On September 3rd, The French Prime Minister, Jean Castex, announced a €100bn ($118bn) Covid-19 recovery plan to improve sustainability, maintain employment levels and revitalize France’s economy. Unlike Germany’s €130bn recovery plan, which included a cut in value added tax, France’s strategy aims primarily at boosting investment. It aims at bringing social, economic, environmental, and cultural benefits to the entire nation and make expansion easier for companies setting foot in France and in Paris Region.
What is the ‘France Relaunch’ Plan?
Following from the coronavirus’ impact on the world economy, France launched a €100bn recovery plan dubbed ‘France Relance’ (or France Relaunch). Set to rescue the country’s economy from the coronavirus crisis with big investments in green energy and transport as well as industrial innovation, this plan is the first of its kind. With a size and budget four times as big as the national plan introduced after the 2008 financial crisis, French Prime Minister, Jean Castex, described it in his opening speech as “historical” in terms of ambition and size.
“France Relaunch” is indeed a powerful tool-set to reinvigorate the economy and revolutionize business opportunities making it easier for international companies to set a business up.
Three areas of spending & what they mean to businesses
As a matter of fact, this massive injection of capital into the economy equates to 4% of France’s GDP meaning it is pumping ‘more public cash into its economy than any other big European country as a percentage of GDP’ (France 24, 2020). The aim is to return France to its economic pre-crisis level by 2022. France 24’s business editor, Stephen Caroll, explained how France’s reboot plan differs from other European countries as it aims to ‘keep people in employment, to keep them earning and sustain consumer spending; the most important driver of the economy.
1. Business competition
The fiscal stimulus is divided into three areas of spending; the first is dedicated to ‘rearming industry.’ This means that there will be a cut on manufacturing taxes, costing €10bn a year, which aims to benefit small and medium-sized businesses. Castex hopes this will reintroduce competition from French businesses and benefit foreign companies wishing to expand to the Paris Region.
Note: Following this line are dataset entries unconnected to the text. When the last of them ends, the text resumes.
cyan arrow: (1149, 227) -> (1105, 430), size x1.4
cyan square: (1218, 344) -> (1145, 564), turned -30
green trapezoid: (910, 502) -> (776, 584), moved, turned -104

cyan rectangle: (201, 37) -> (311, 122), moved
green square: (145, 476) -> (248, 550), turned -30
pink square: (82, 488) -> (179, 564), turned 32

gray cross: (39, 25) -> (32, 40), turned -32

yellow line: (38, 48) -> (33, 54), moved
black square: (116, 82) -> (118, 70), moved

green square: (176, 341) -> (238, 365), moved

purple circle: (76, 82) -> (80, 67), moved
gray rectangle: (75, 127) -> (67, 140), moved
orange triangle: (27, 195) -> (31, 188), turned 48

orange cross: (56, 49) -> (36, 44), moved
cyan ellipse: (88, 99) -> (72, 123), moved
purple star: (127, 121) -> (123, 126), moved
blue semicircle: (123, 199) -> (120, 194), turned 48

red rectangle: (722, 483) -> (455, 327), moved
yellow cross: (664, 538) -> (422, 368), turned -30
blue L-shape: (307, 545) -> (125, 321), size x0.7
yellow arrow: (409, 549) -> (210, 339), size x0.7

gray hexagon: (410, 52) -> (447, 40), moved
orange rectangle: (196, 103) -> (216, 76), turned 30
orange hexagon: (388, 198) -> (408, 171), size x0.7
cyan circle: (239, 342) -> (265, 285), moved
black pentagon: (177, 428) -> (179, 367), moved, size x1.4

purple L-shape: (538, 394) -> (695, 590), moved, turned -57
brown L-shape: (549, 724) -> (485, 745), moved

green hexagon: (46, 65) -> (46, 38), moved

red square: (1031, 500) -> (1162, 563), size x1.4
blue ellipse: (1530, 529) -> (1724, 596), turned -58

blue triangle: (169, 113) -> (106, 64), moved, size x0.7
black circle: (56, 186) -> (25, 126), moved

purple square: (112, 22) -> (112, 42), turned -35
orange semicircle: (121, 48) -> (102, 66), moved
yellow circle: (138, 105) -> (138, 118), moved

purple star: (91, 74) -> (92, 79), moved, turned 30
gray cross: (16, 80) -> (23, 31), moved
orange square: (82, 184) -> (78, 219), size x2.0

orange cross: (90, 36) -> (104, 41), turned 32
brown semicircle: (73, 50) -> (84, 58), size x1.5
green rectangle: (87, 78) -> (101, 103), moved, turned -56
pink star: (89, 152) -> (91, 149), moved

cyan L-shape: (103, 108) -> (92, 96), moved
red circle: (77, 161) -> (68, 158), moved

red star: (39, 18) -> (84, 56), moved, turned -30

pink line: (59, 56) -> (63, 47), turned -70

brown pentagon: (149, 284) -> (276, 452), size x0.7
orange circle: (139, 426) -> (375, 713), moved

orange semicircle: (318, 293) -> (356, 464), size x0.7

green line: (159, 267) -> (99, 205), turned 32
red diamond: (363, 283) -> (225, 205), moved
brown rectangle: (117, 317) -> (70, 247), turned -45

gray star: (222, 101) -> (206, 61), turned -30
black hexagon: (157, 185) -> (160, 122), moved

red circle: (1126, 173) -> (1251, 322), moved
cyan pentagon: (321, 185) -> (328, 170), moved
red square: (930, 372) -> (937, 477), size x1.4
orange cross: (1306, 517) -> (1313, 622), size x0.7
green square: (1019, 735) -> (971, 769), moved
The second area of focus will be tackling unemployment; particularly amongst the young, those on low incomes and in the most vulnerable communities. Elements of the plan include a long-term furlough scheme, training programs and financial rewards to companies hiring young people. A further €1.3bn will be spent on programs specifically to get 300,000 young people into work.
3. Going green
The final tranche of stimulus mentioned by Castex will go towards making France a more environmentally friendly country. €9bn will be dedicated to the development of a hydrogen industry and other green technologies, also promoted by the European Commission and German government. €4.7bn will be invested into the state railways and transport improvements and finally, €6.7bn will be spent on improving insulation in homes and public buildings. Paris Region has taken the plan a step further by announcing after its Regional COP conference new incentives to help businesses developing smart and sustainable solutions to mobility.
Innovation & Digitalization
As France is striving to make its economy more competitive, much focus has been put on accelerating France’s digitalization. This has translated into a €1.6bn investment into digital improvement with €500bn put towards high-speed internet provision across France. In addition, €35bn will go towards industrial competitiveness and innovation, including €20bn in reduced production taxes for industries for two years. A further €1bn will be spent to help the “reshoring” of strategic businesses in sectors such as health and IT.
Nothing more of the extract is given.